A Jacksonville dentist, who also is a filmmaker, along with three other filmmakers recently returned from the Discovery Channel SilverDoc Film Festival in Silver Spring, Md., with some awards to show off.
Dr. Jordan Cooper of Jacksonville partnered with three other Arkansans — Jack Lofton, Susan Altrui and Eric Wilson — to produce a documentary about Ann Richards, the late former governor of Texas, and took home a prestigious award from the SilverDoc festival, the Writers Guild of America Award for Best Screenplay.
Cooper also was in the area to accept the American Dental Association National Golden Apple Award. The award was granted to the state’s Outstanding New Dentist Committee on behalf of the Arkansas State Dental Association.
The Arkansas State Dental Association New Dentist Committee is the first recipient of this new ADA award. The committee is helping new dentists in Arkansas succeed through events like the Professional Development Workshop, leadership training, continuing education programs, community outreach, communications and the Everything You Need to Succeed packet, which compiles basic information a new dentist typically has to find on his/her own. Thanks to the committee’s efforts, ASDA is engaging new dentists and providing more member value at an earlier stage of a dentist’s career.
"Accepting one of the most prestigious awards for film along with another national award for dentistry was one of the best weeks of my life," Dr. Cooper, Executive Producer and Chair of the Arkansas State Dental Association’s New Dentist Committee said. "I would love to do it again. It has been a great learning experience and a lot of fun on both sides! I hope to begin the next film project in the next year or two."
Cooper’s film, "Ann Richards’ Texas," has won three awards, including an Epic Award and the WGA award.
"I could not be happier with our success so far," director Jack Lofton said. "We made this film in hopes of both educating and inspiring people to be better citizens and to get involved with our country and our states’ political scene. Receiving these awards has made the experience even better."
The film is set to premiere in Arkansas at the Hot Springs Documentary Film Festival Oct. 12-21. Anyone interested in seeing the film can check www.hsdfi.org in October for a list of screening dates and times.
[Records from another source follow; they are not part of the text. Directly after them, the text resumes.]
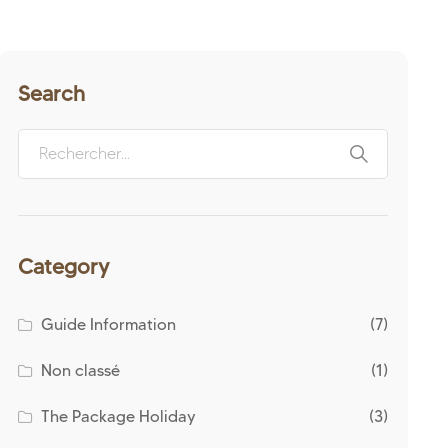
Search
Category
Guide Information
(7)
Non classé
(1)
The Package Holiday
(3)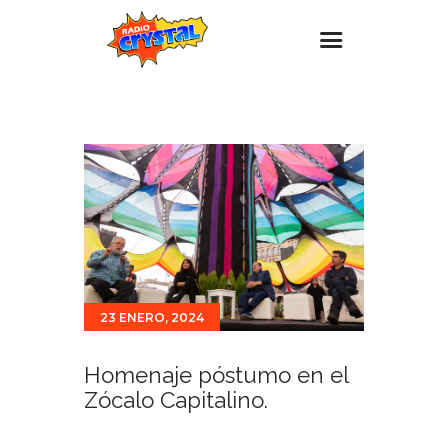
Inicio – Radio Crystal
Estaciones
Eventos
Promociones
Noticias
Para ti
23 ENERO, 2024
Contacto
Homenaje póstumo en el
Zócalo Capitalino.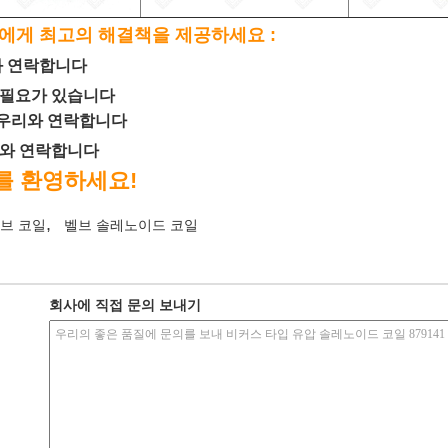
에게 최고의 해결책을 제공하세요 :
와 연락합니다
 필요가 있습니다
는 우리와 연락합니다
리와 연락합니다
를 환영하세요!
,
브 코일
벨브 솔레노이드 코일
회사에 직접 문의 보내기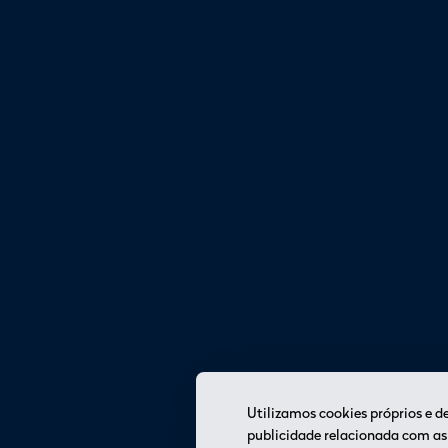
Utilizamos cookies próprios e de
publicidade relacionada com as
As executive producer, Cooper assisted in multiple aspects of the making of this film, including but not limited to providing and securing financial backing, assisting with creative development and providing business guidance. Susan Altrui also served as an executive director for the project, and Eric Wilson was a co-producer.
"Ann Richards’ Texas" is a documentary that celebrates the rise of the 45th governor of Texas. The film exemplifies the notion that Richards fought for people.
Cooper believes the late governor "changed the political landscape of this country in so many important ways."
"I think that people will be inspired by Ann to not only be better and more productive members of society, but also to hold their elected officials accountable for their actions," he said.
The film features interviews with Bill Clinton, Nancy Pelosi, Dolly Parton, Willie Nelson and many others who knew and worked with Ann Richards.
Cooper said he cannot describe how wonderful it felt to be given the award.
"It really a great honor for me," he said. "Working on that project for 1.5 to 2 years and see it come to fruition was something you can’t explain."
He chose to highlight the life of Gov. Richards because he feels many politicians and other leaders would serve the people well if they followed her example, Cooper said.
"In the current political climate, Americans have less and less trust of their congressional representatives," he said. "Gov. Richards had motivation, honesty and integrity. Gov. Richards really represented someone who was unselfishly pursuing her political views. There is so much distrust in Washington. They are for themselves. Whether you agree with Gov. Richards’ politics, you can agree with her motives."
Today’s culture needs to bring back that attitude of serving others, Cooper said. He added that today’s politicians, athletes and movie stars should follow her lead.
He timed the release of the movie for the fall of 2012 because now is an election year.
"People focus on Washington and the values there. She was not in it for selfish gain. She didn’t get wealthy getting into politics. A lot of people in Washington look out for themselves and not their constituents. She had a sharp focus. Her goal was to make the country be a better place. She supported minority and women’s rights. She took hard steps forward for this country. She was a magnificent woman."
Another reason he chose Richards for the topic was because nobody had chosen to do a documentary on her yet.
"It is a great story that had never been told," he said.
Cooper has been for years an amateur student of art.
"I love movies, fictions and documentaries," he said. "This was a nice thing to be doing. It felt good. Sometimes you have to step outside of your normal comfort zone to grow. It was a new experience for me to open up a different world in arts and business. Hopefully, it will open some more doors for me."